To fix the issue without introducing a new lock, split the statics into
three parts:

fields updated only under the tx queue lock,
fields updated only during NAPI poll,
fields updated only from interrupt context,

Updates to fields in the first two groups are already serialized through
other locks. It is sufficient to split the existing struct u64_stats_sync
so that each group has its own.
Note that tx_set_ic_bit is updated from both contexts. Split this counter
so that each context gets its own, and calculate their sum to get the total
value in stmmac_get_ethtool_stats().
For the third group, multiple interrupts may be processed by different CPUs
at the same time, but interrupts on the same CPU will not nest. Move fields
from this group to a newly created per-cpu struct stmmac_pcpu_stats.
Fixes: 133466c3bbe1 ("net: stmmac: use per-queue 64 bit statistics where necessary")
Link: https://lore.kernel.org/netdev/Za173PhviYg-1qIn@torres.zugschlus.de/t/
Cc: stable@vger.kernel.org
Signed-off-by: Petr Tesarik petr@tesarici.cz
This patch results in a lockdep splat. Backtrace and bisect results attached.

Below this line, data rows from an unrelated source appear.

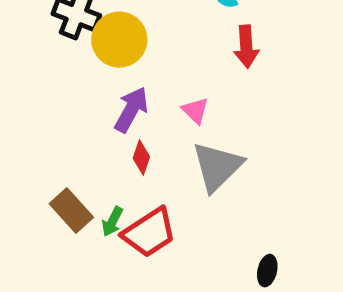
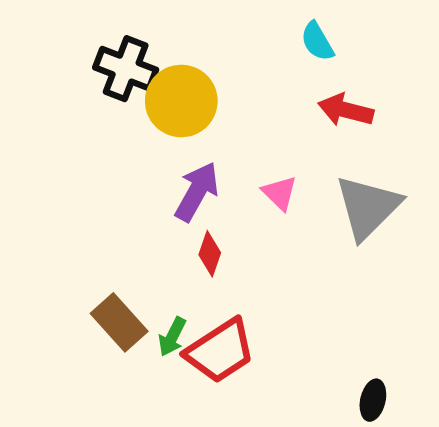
red arrow: (246, 47) -> (346, 110), turned 108
gray triangle: (217, 167) -> (368, 207), moved

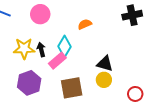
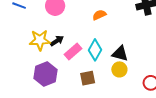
cyan diamond: (64, 46) -> (95, 50), moved
black arrow: (41, 50) -> (57, 41), turned 72
brown square: (72, 88) -> (88, 78), size x0.7

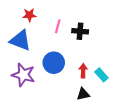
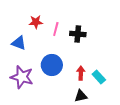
red star: (29, 15) -> (36, 22), moved
blue triangle: (20, 40) -> (19, 43), size x0.7

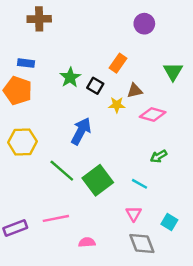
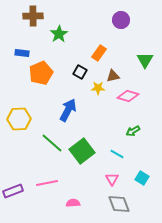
green star: (70, 77) -> (59, 34), moved
orange pentagon: (18, 91) -> (41, 73), moved, turned 30
cyan square: (169, 222) -> (142, 178), moved

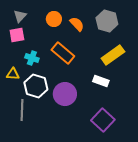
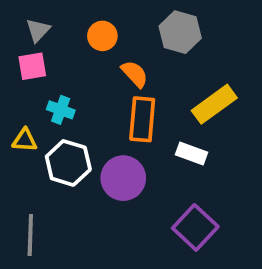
gray hexagon: (107, 21) -> (180, 32), moved
orange semicircle: (77, 24) -> (135, 74), moved
orange rectangle: (63, 53) -> (142, 119), moved, turned 55
gray line: (22, 110) -> (30, 235), moved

[   33.736728] ================================
[   33.736805] WARNING: inconsistent lock state
[   33.736953] 6.8.0-rc4 #1 Tainted: G                 N
[   33.737080] --------------------------------
[   33.737155] inconsistent {HARDIRQ-ON-W} -> {IN-HARDIRQ-W} usage.
[   33.737309] kworker/0:2/39 [HC1[1]:SC0[2]:HE0:SE0] takes:
[   33.737459] ef792074 (&syncp->seq#2){?...}-{0:0}, at: sun8i_dwmac_dma_interrupt+0x9c/0x28c
[   33.738206] {HARDIRQ-ON-W} state was registered at:
[   33.738318]   lock_acquire+0x11c/0x368
[   33.738431]   __u64_stats_update_begin+0x104/0x1ac
[   33.738525]   stmmac_xmit+0x4d0/0xc58
interesting lockdep splat...
stmmac_xmit() operates on txq_stats->q_syncp, while the
sun8i_dwmac_dma_interrupt() operates on pcpu's priv->xstats.pcpu_stats
they are different syncp. so how does lockdep splat happen.
Right, I do not see anything obvious yet.
Wild guess: I think it maybe saying that due to
    inconsistent {HARDIRQ-ON-W} -> {IN-HARDIRQ-W} usage.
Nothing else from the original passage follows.